Businesses Are Still Flogging Unsafe Button Batteries and the ACCC Isn’t Happy

Businesses Are Still Flogging Unsafe Button Batteries and the ACCC Isn’t Happy

In June last year, the ACCC set a handful of safety standards around the use of button batteries – the things most commonly found in items like Apple AirTags. Since then, the watchdog has handed out fines to The Reject Shop and Dusk for the supply of novelty products containing button batteries and today, the ACCC has revealed it’s pretty fed up with businesses failing to comply with its directive.

The standards stipulate that the products using button batteries must have secure compartments. Mostly to prevent children accessing the batteries. On that, button batteries must be supplied in child-resistant packaging and both the products and batteries must have additional warnings and emergency advice on the batteries, packaging, and instructions. On the supplier end, they have to ensure products have been compliance tested.

While The Reject Shop and Dusk were fined a total of $240,000 for their alleged activity, the penalty for not adhering to the ACCC mandate is a maximum of either $10 million, three times the value of the benefit received from the item/s’ sale, or 10 per cent of annual turnover in the preceding 12 months – whichever is higher.
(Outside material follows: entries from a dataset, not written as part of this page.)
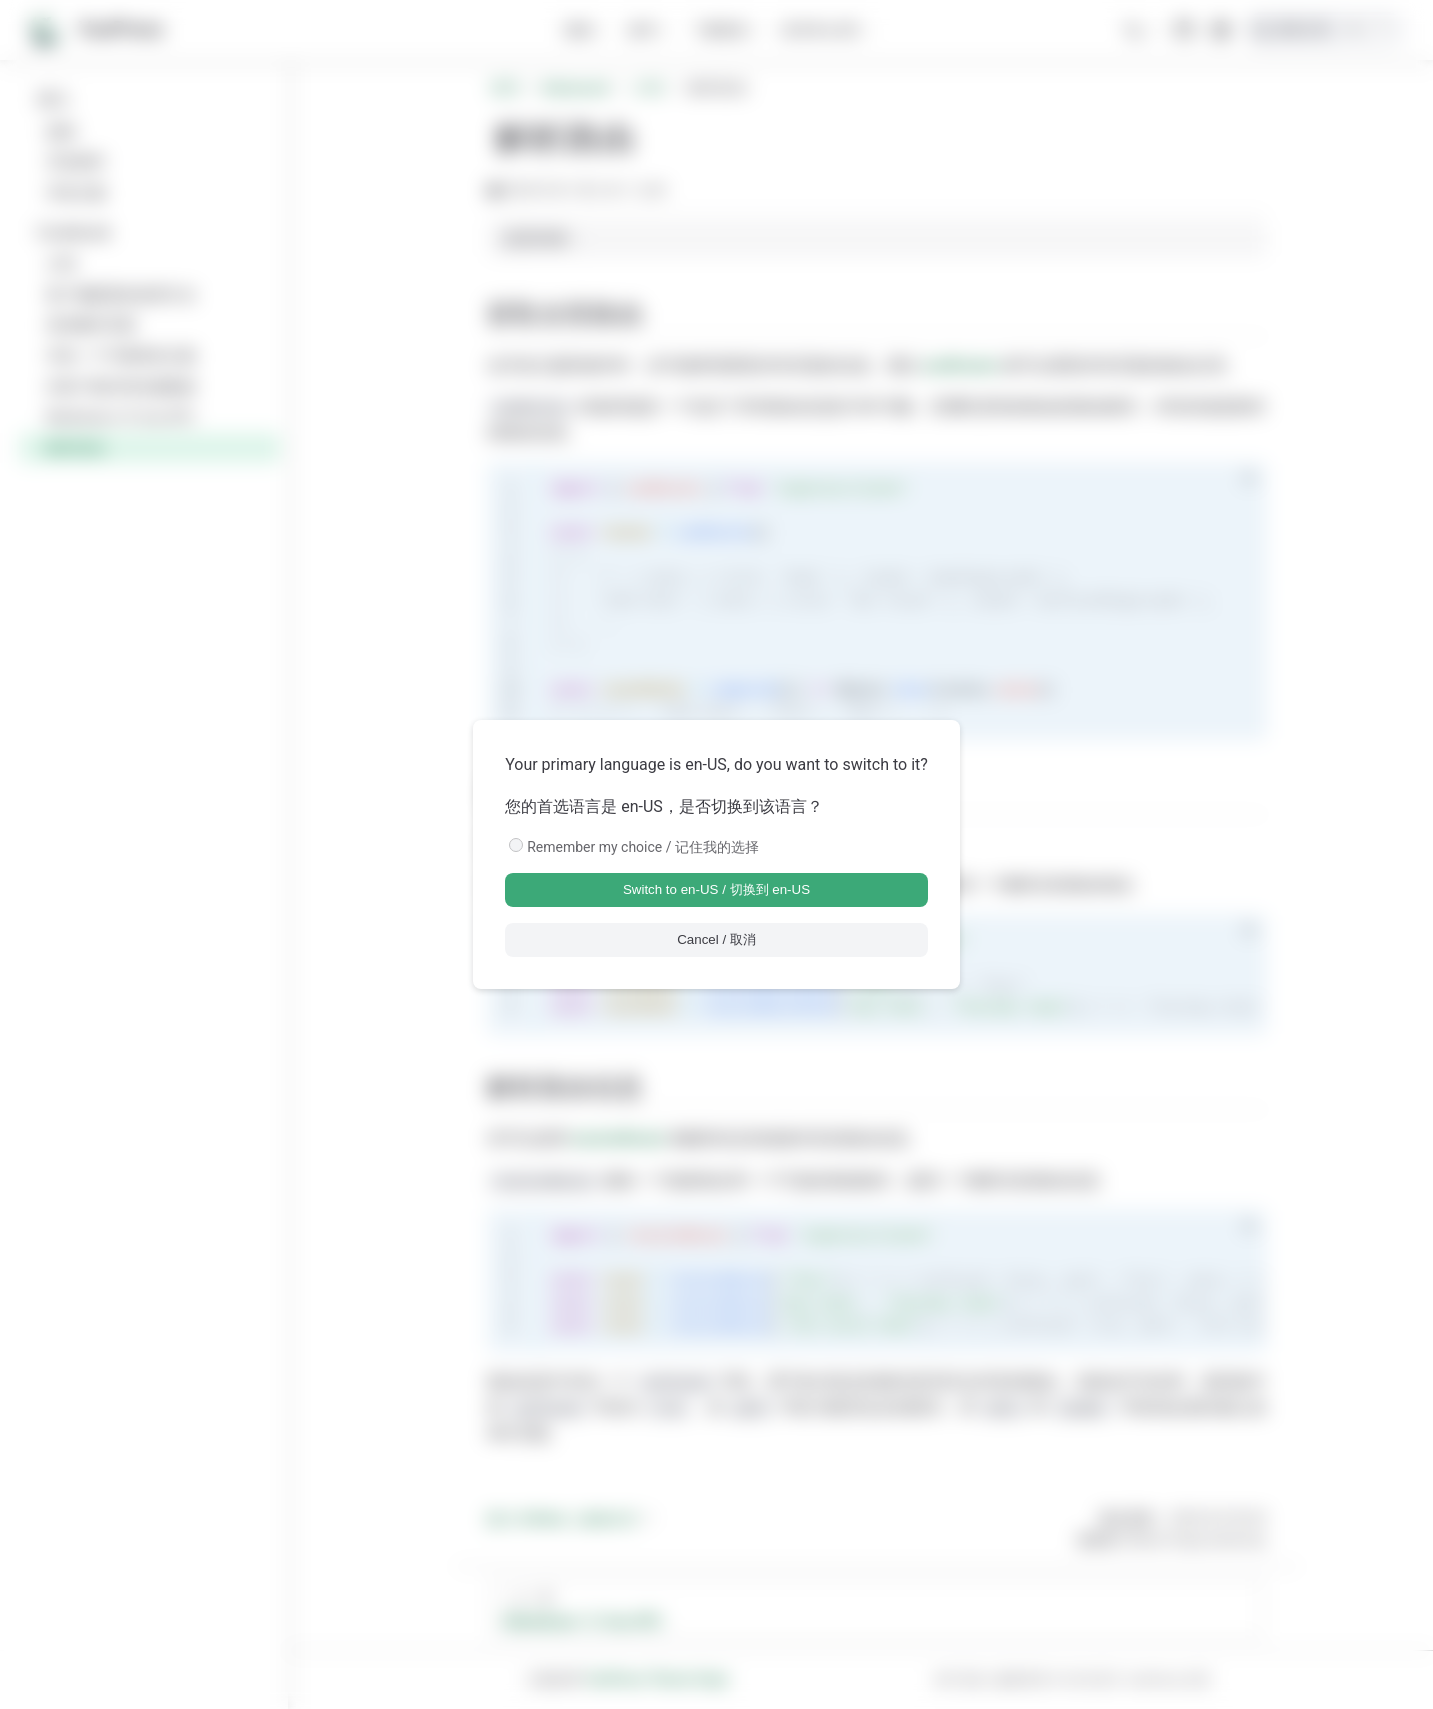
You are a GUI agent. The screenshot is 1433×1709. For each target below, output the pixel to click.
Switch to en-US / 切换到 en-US (716, 889)
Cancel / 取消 (716, 939)
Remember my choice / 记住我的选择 (643, 847)
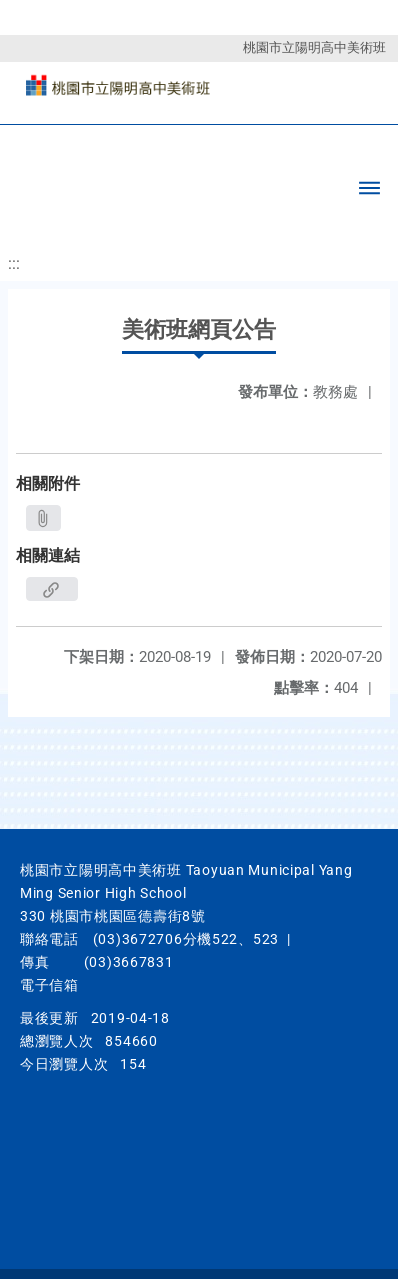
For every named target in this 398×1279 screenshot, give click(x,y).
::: (14, 263)
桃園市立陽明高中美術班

For individuals, the maximum financial penalty for a breach of the Australian Consumer Law will be $500,000.

But that hasn’t deterred everyone.

According to the ACCC, more than a third of products sold in Australia containing button batteries failed to include mandatory warnings. That stat comes via a national surveillance program coordinated by the ACCC that probed more than 400 businesses and eight online platforms and found “concerning levels of non-compliance” with the button battery information standards.

“While more than 90 per cent of products and button batteries assessed likely complied with the safety standards based on a visual inspection, 34 per cent of products containing the batteries and 28 per cent of packs of button batteries did not include mandatory warning information or symbols,” the ACCC clarified.

Since the button battery safety and information standards commenced, the ACCC and state and territory consumer protection agencies have issued infringement notices, seized products, negotiated voluntary recalls, and sent warnings to companies that failed to comply with the standards.

It’s clear the ACCC is not letting up and it wants you to report safety incidents to the ACCC at the Product Safety Australia website.